Инволюция, уравнение Зильберштейна, обыкновенные дифференциальные уравнения с инволюцией, неоднородные дифференциальные уравнения с инволюцией.
In this paper is considered the problem to solve the second order no ordinary differential equation with involution.
Definition: If do reflected
, equality
. This reflect is involution.
Such functions 
arrange an involution.
The properties of involution is take possession a lot of problem full give at the [1] article.
Following
(1)
Looking the equation.
Free term.
Theorem: If be 
that is involution 
at the equation (1), then equation (1) limit step after the problem be solved is form second order the equation differential.
Prove: The equality (1) for be solved, this the is equality the aspect writing
its differentiated, as a result is form equality
(2)
Looking the involution is take notice at the equality (1), exchange the 
this
,
following form equality
(3)
in accordance the equality (3) and (2)
The second order, vulgar differential equation integration problem is form
(4)
exchanged elementary as a result is property of the involution that equation (1) is solution of problem at the this equation. 
Example:
Accordance (4) equality solution
(5)
Mean
-
If be (1) equality being
(6)
(4) equality as being
(7)
or
Also,
(8)
Thisequality
,
,
Reference:
- Винер И. Я. Дифференциальные уравнения с инволюциями. // Дифференциальные уравнения. Том 5, 1969.

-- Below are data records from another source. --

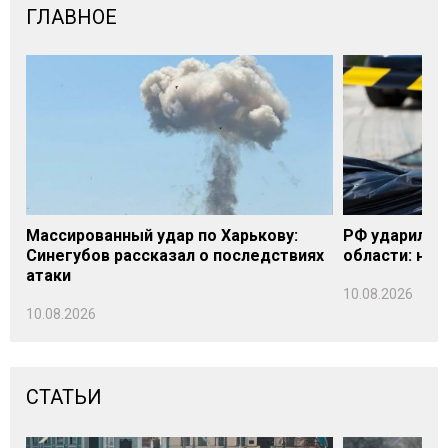
ГЛАВНОЕ
Массированный удар по Харькову:
РФ ударила п
Синегубов рассказал о последствиях
области: на 
атаки
10.08.2026
10.08.2026
СТАТЬИ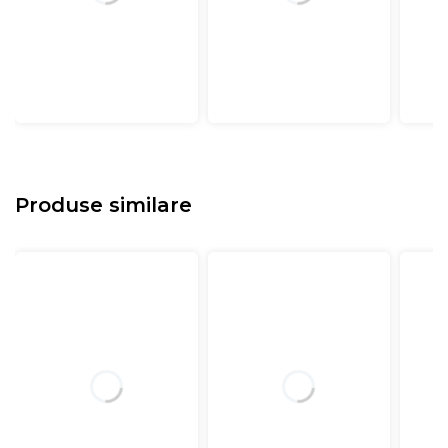
Produse similare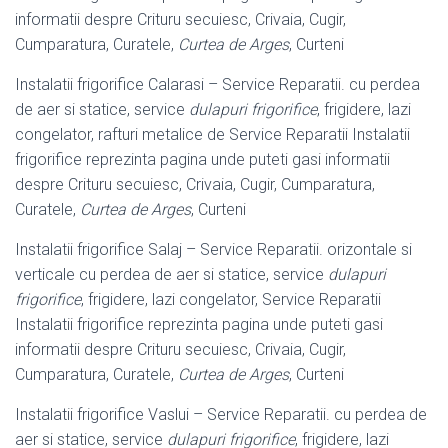
informatii despre Crituru secuiesc, Crivaia, Cugir,
Cumparatura, Curatele,
Curtea de Arges
, Curteni
Instalatii frigorifice Calarasi – Service Reparatii. cu perdea
de aer si statice, service
dulapuri frigorifice
, frigidere, lazi
congelator, rafturi metalice de Service Reparatii Instalatii
frigorifice reprezinta pagina unde puteti gasi informatii
despre Crituru secuiesc, Crivaia, Cugir, Cumparatura,
Curatele,
Curtea de Arges
, Curteni
Instalatii frigorifice Salaj – Service Reparatii. orizontale si
verticale cu perdea de aer si statice, service
dulapuri
frigorifice
, frigidere, lazi congelator, Service Reparatii
Instalatii frigorifice reprezinta pagina unde puteti gasi
informatii despre Crituru secuiesc, Crivaia, Cugir,
Cumparatura, Curatele,
Curtea de Arges
, Curteni
Instalatii frigorifice Vaslui – Service Reparatii. cu perdea de
aer si statice, service
dulapuri frigorifice
, frigidere, lazi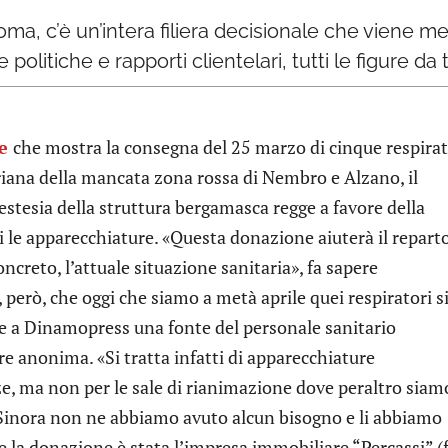
Roma, c’è un’intera filiera decisionale che viene m
litiche e rapporti clientelari, tutti le figure da t
ne
che mostra la consegna del 25 marzo di cinque respirat
eriana della mancata zona rossa di Nembro e Alzano, il
estesia della struttura bergamasca regge a favore della
 le apparecchiature. «Questa donazione aiuterà il reparto
ncreto, l’attuale situazione sanitaria», fa sapere
 però, che oggi che siamo a metà aprile quei respiratori s
ce a Dinamopress una fonte del personale sanitario
are anonima. «Si tratta infatti di apparecchiature
, ma non per le sale di rianimazione dove peraltro siam
o. Sinora non ne abbiamo avuto alcun bisogno e li abbiamo
e la donazione è stata l’impresa immobiliare “Percassi” (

- Хромов А. П. Смешанная задача для дифференциального уравнения с инволюцией и потенциалом специального вида. // Известия Саратовского Университета, Нов.сер. Математика, Механика, Информатика. 2010,,т.10. вып № 4,с.17–22.
- Курдюмов В. П., Хромов А. П. О базисах Рисса из собственных и присоединенных функций функционально-дифференциального оператора переменной структуры. //Изв. Сарат.унта. Нов.сер.Математика. Механика. Информатика.2007.Т.7, вып.2, С. 20–25.